YOUR TASK:
Copy out each line below that has the word "Control" in it.
- Opening Delimiter -
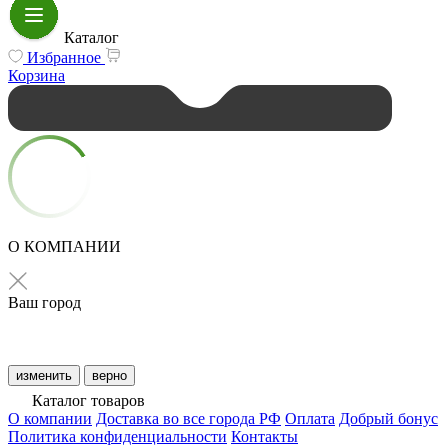
Каталог
Избранное
Корзина
О КОМПАНИИ
Ваш город
изменить
верно
Каталог товаров
О компании
Доставка во все города РФ
Оплата
Добрый бонус
Политика конфиденциальности
Контакты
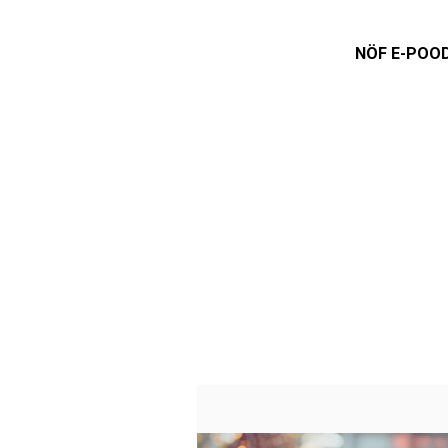
NÖF E-POO
Avalehele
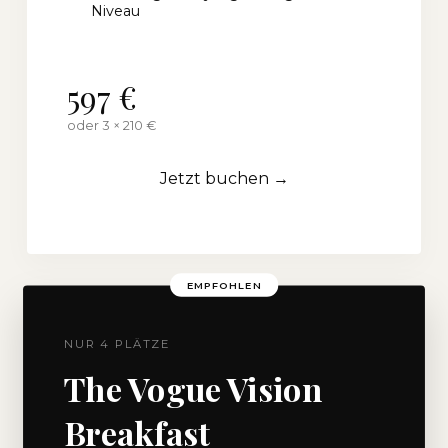
Niveau
597 €
oder 3 × 210 €
Jetzt buchen →
EMPFOHLEN
NUR 4 PLÄTZE
The Vogue Vision
Breakfast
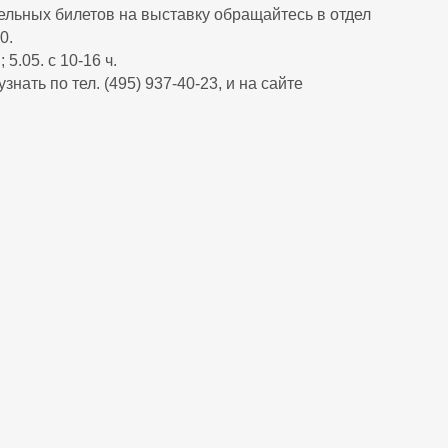
ельных билетов на выставку обращайтесь в отдел
0.
 5.05. с 10-16 ч.
нать по тел. (495) 937-40-23, и на сайте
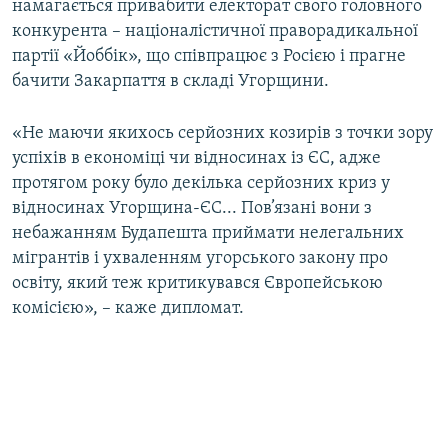
намагається привабити електорат свого головного
конкурента – націоналістичної праворадикальної
партії «Йоббік», що співпрацює з Росією і прагне
бачити Закарпаття в складі Угорщини.
«Не маючи якихось серйозних козирів з точки зору
успіхів в економіці чи відносинах із ЄС, адже
протягом року було декілька серйозних криз у
відносинах Угорщина-ЄС... Пов’язані вони з
небажанням Будапешта приймати нелегальних
мігрантів і ухваленням угорського закону про
освіту, який теж критикувався Європейською
комісією», – каже дипломат.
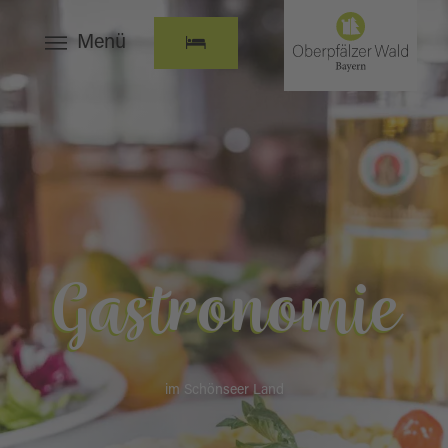
Menü
Gastronomie
im Schönseer Land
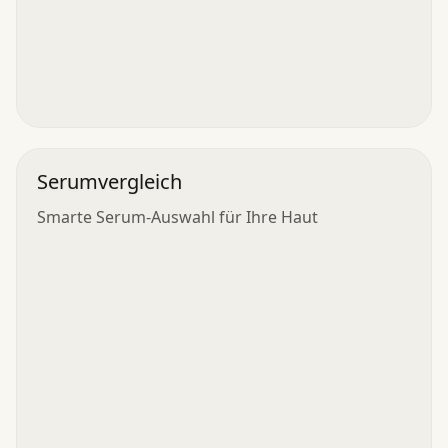
Serumvergleich
Smarte Serum-Auswahl für Ihre Haut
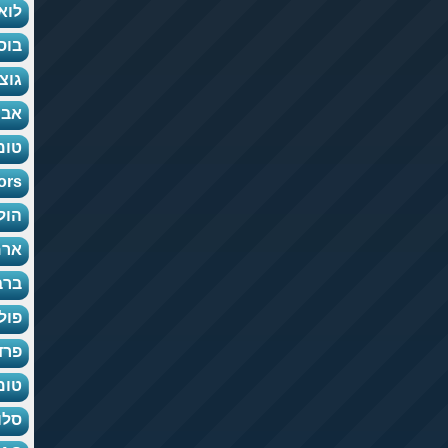
לואי
בוס
גוצ'
אבר
טומ
 Kors
הול
ארמ
ברב
פול
פרד
טומ
סלו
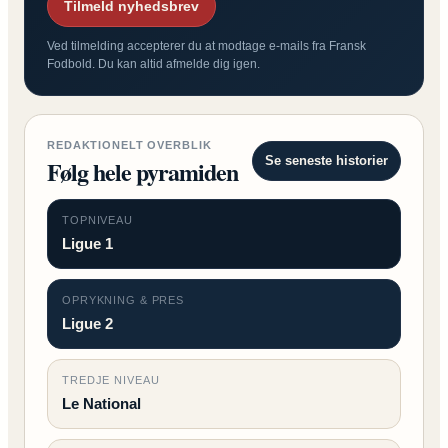
Tilmeld nyhedsbrev
Ved tilmelding accepterer du at modtage e-mails fra Fransk
Fodbold. Du kan altid afmelde dig igen.
REDAKTIONELT OVERBLIK
Se seneste historier
Følg hele pyramiden
TOPNIVEAU
Ligue 1
OPRYKNING & PRES
Ligue 2
TREDJE NIVEAU
Le National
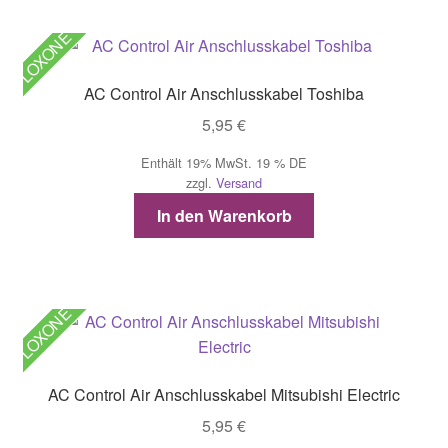
LOXONE
AC Control Air Anschlusskabel Toshiba
5,95
€
Enthält 19% MwSt. 19 % DE
zzgl.
Versand
In den Warenkorb
LOXONE
AC Control Air Anschlusskabel Mitsubishi Electric
5,95
€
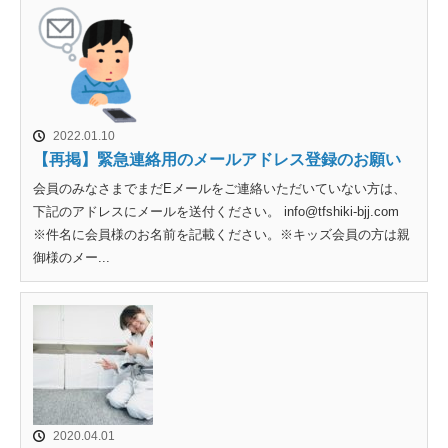
2022.01.10
【再掲】緊急連絡用のメールアドレス登録のお願い
会員のみなさまでまだEメールをご連絡いただいていない方は、
下記のアドレスにメールを送付ください。 info@tfshiki-bjj.com
※件名に会員様のお名前を記載ください。※キッズ会員の方は親
御様のメー...
2020.04.01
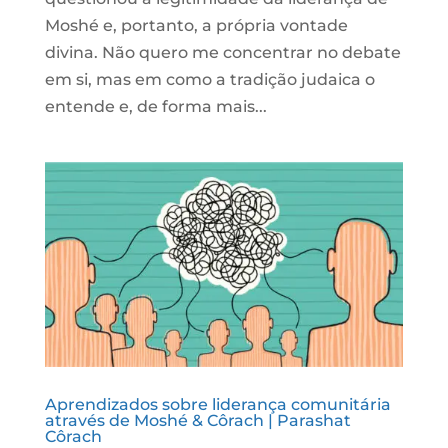
Moshé e, portanto, a própria vontade
divina. Não quero me concentrar no debate
em si, mas em como a tradição judaica o
entende e, de forma mais...
Aprendizados sobre liderança comunitária
através de Moshé & Côrach | Parashat
Côrach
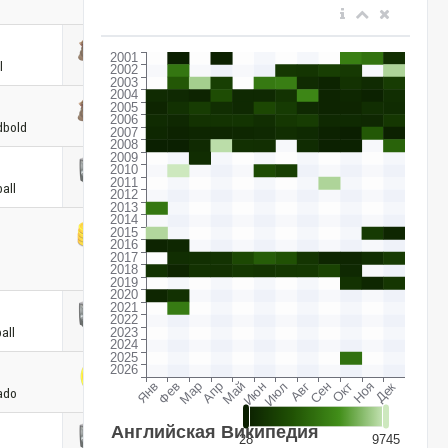
l
dbold
all
all
ado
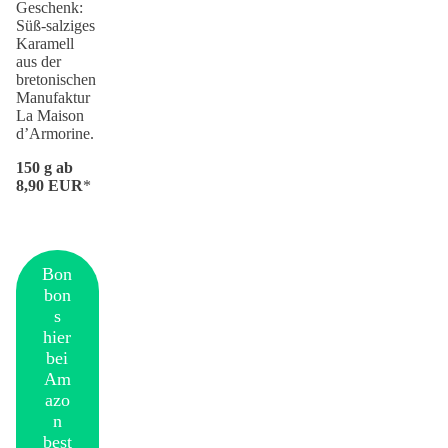
Geschenk:
Süß-salziges
Karamell
aus der
bretonischen
Manufaktur
La Maison
d’Armorine.
150 g ab
8,90 EUR
*
Bon
bon
s
hier
bei
Am
azo
n
best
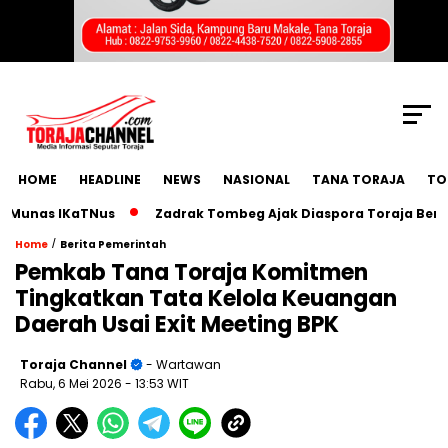
SCROLL TO CONTINUE WITH CONTENT
HOME
HEADLINE
NEWS
NASIONAL
TANA TORAJA
TO
unas IKaTNus
Zadrak Tombeg Ajak Diaspora Toraja Bermimpi
/
Home
Berita Pemerintah
Pemkab Tana Toraja Komitmen
Tingkatkan Tata Kelola Keuangan
Daerah Usai Exit Meeting BPK
Toraja Channel
- Wartawan
Rabu, 6 Mei 2026
- 13:53 WIT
- Closing Delimiter -
ANSWER SPACE:
AC Control Air Anschlusskabel Toshiba
AC Control Air Anschlusskabel Mitsubishi Electric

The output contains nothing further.